Categories: Income Drawdown
Topics: Income Drawdown| Flexible drawdown| Capped drawdown| enhanced protection| lifetime allowance
Advisers should consider recommending fixed protection to clients who have already started drawing their pension pot, SIPP provider Suffolk Life said.
Her Majesty's Revenue and Customs (HMRC) opened applications for fixed protection in August. Applications must be completed before April 2012.
Suffolk Life analysts have pointed out the protection, which currently shields pension pots from punitive tax charges up to £1.8m provided investors stop making contributions, is not just for clients who have yet to crystalise any of their fund.
There is more than one test of a pension pot against the lifetime allowance (LTA), the provider warned.
First, the fund is tested against the LTA when the client enters drawdown and takes their tax free lump sum, which uses up a percentage of their LTA.
Then, when the client buys an annuity or there is another benefit crystalisation event (BCE), there will be another LTA test.
At this point, the growth on the fund since the first BCE is tested against the remaining unused percentage of the LTA.
From April 2012, the government is reducing the LTA to £1.5m.

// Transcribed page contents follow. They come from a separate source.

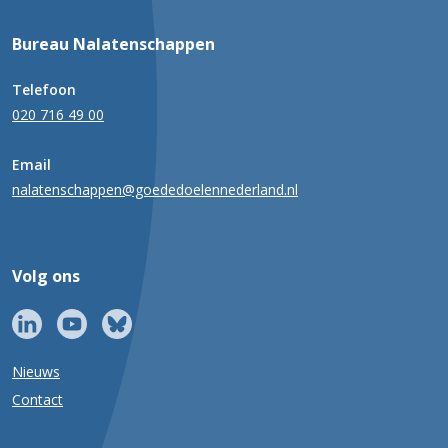
Bureau Nalatenschappen
Telefoon
020 716 49 00
Email
nalatenschappen@goededoelennederland.nl
Volg ons
Nieuws
Contact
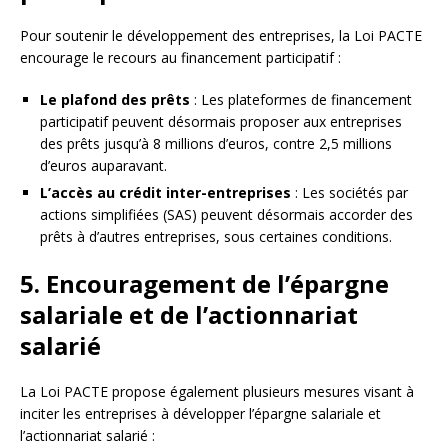
Pour soutenir le développement des entreprises, la Loi PACTE
encourage le recours au financement participatif :
Le plafond des prêts
: Les plateformes de financement
participatif peuvent désormais proposer aux entreprises
des prêts jusqu’à 8 millions d’euros, contre 2,5 millions
d’euros auparavant.
L’accès au crédit inter-entreprises
: Les sociétés par
actions simplifiées (SAS) peuvent désormais accorder des
prêts à d’autres entreprises, sous certaines conditions.
5. Encouragement de l’épargne
salariale et de l’actionnariat
salarié
La Loi PACTE propose également plusieurs mesures visant à
inciter les entreprises à développer l’épargne salariale et
l’actionnariat salarié :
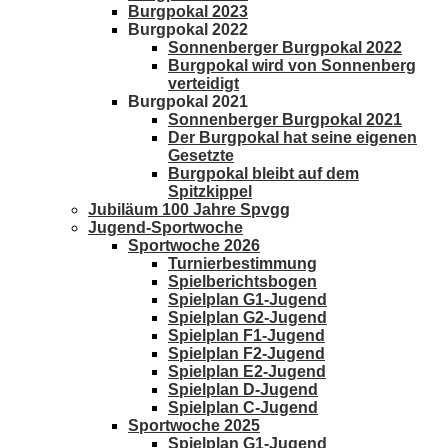
Burgpokal 2023
Burgpokal 2022
Sonnenberger Burgpokal 2022
Burgpokal wird von Sonnenberg
verteidigt
Burgpokal 2021
Sonnenberger Burgpokal 2021
Der Burgpokal hat seine eigenen
Gesetzte
Burgpokal bleibt auf dem
Spitzkippel
Jubiläum 100 Jahre Spvgg
Jugend-Sportwoche
Sportwoche 2026
Turnierbestimmung
Spielberichtsbogen
Spielplan G1-Jugend
Spielplan G2-Jugend
Spielplan F1-Jugend
Spielplan F2-Jugend
Spielplan E2-Jugend
Spielplan D-Jugend
Spielplan C-Jugend
Sportwoche 2025
Spielplan G1-Jugend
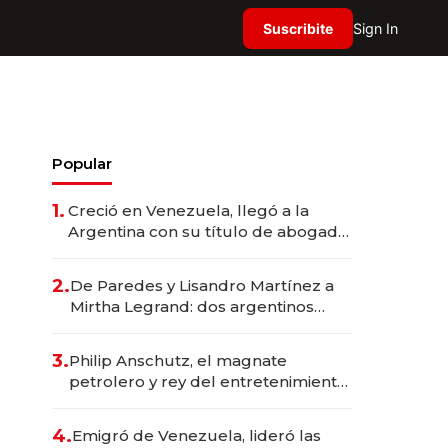
Suscribite
Sign In
Popular
1.
Creció en Venezuela, llegó a la
Argentina con su título de abogado
y construyó un imperio
gastronómico que revoluciona las
2.
De Paredes y Lisandro Martínez a
marcas "fast premium"
Mirtha Legrand: dos argentinos
impulsan el negocio del wellness
deportivo y el cuidado corporal
3.
Philip Anschutz, el magnate
petrolero y rey del entretenimiento
que va por la licitación de
Tecnópolis junto a Fénix
4.
Emigró de Venezuela, lideró las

Claire Brooks, pensions technical manager at Suffolk Life (pictured), said: "For those at or near the LTA when crystallising into drawdown, there is always the chance they may exceed their percentage of unused LTA.
"This is exacerbated by the reducing LTA. Fixed protection could be the answer for those eligible to apply."
Greg Kingston, head of marketing at Suffolk Life, said: "With the market volatility that has almost become the norm over the past couple of years some investors could easily be caught out by this."
Matthew Stephens, head of product, sales and technical at the Prudential, said: "IFAs need to get round all of their clients and decide whether they need fixed protection as soon as they can. Applying in January or February will be too late."